= Ambush Entertainment =

Ambush Entertainment is a Los Angeles based, artist driven, independent film production company that, with its financing arm Cold Iron Pictures, is dedicated to producing provocative, diverse, and original feature films, television and web content aimed at appealing to a wide audience.

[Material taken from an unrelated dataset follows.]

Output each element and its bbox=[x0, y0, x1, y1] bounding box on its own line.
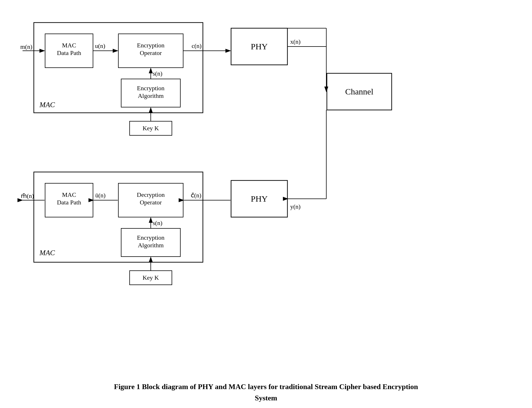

==List of Ambush Entertainment Films==

| Year | Films and Documentaries | Cast | Director |  |
|---|---|---|---|---|
| 2004 | Dead and Breakfast | Ever Carradine, Bianca Lawson, Erik Palladino, Gina Phillips, Jeremy Sisto, David Carradine, Diedrich Bader, Portia de Rossi, Jeffrey Dean Morgan, Oz Perkins, Brent Fraser, Miranda Bailey | Matthew Leutwyler |  |
| 2005 | The Squid and the Whale | Jeff Daniels, Laura Linney, Jesse Eisenberg, Owen Kline | Noah Baumbach |  |
| 2006 | The Oh in Ohio | Parker Posey, Paul Rudd, Danny DeVito, Mischa Barton, Miranda Bailey, Liza Minnelli | Billy Kent |  |
| 2007 | Unearthed | Emmanuelle Vaugier, Luke Goss, Charlie Murphy, Beau Garrett | Matthew Leutwyler |  |
| 2008 | Hindsight | Leonor Varela, Jeffrey Donovan, Miranda Bailey, Waylon Payne | Paul Holahan |  |
| 2008 | Lower Learning | Jason Biggs, Rob Corddry, Eva Longoria Parker, Monica Potter, Will Sasso, Kyle Gass, Hayes MacArthur, Miranda Bailey | Mark Lafferty |  |
| 2009 | Against the Current | Joseph Fiennes, Michelle Trachtenberg, Justin Kirk, Elizabeth Reaser, and Mary Tyler Moore | Peter Callahan |  |
| 2009 | Wonderful World | Matthew Broderick, Sanaa Lathan, Philip Baker Hall | Joshua Goldin |  |
| 2010 | Super | Rainn Wilson, Elliot Page, Liv Tyler, Kevin Bacon and Nathan Fillion | James Gunn |  |
| 2010 | Every Day | Liev Schreiber, Helen Hunt, Brian Dennehy, Carla Gugino and Ezra Miller | Richard Levine |  |
| 2010 | Greenlit (Documentary) |  | Miranda Bailey |  |
| 2010 | The River Why | Zach Gilford, Amber Heard, Kathleen Quinlan, and William Hurt | Matthew Leutwyler |  |
| 2011 | Unraveled |  | Marc H. Simon |  |
| 2011 | Answers to Nothing | Dane Cook, Elizabeth Mitchell, Julie Benz, Barbara Hershey, Zach Gilford, Erik Palladino, Kali Hawk, Miranda Bailey | Matthew Leutwyler |  |

== Upcoming Projects ==
2012 looks to be a busy year for Ambush Entertainment. They signed on to produce the adaptation of Martha O' Connor's novel "The Bitch Posse" to be directed by Catherine Hardwicke who also directed "Twilight" and "Red Riding Hood" among others. Also on tap is the sci-fi thriller "Below The Surface" based on a John Kelly script and to be directed by "The Eye" and "Them" director Xavier Palud
Other Projects slated for 2012 include:
- Spinning Plates - Spinning Plates is a feature documentary film about three restaurants, extraordinary for what they are today as well as the challenges they have overcome.
- Labor of Love - Labor of Love tells the story of Susan Austin and Lance Gilman who run the world famous Mustang Ranch brothel. With Susan's smarts and Lance's savvy, they are redefining what a brothel can be. From sponsored athletes and live events to concerts, motocross competitions, MMA fights, and unique Mustang Games, they're charting a new course.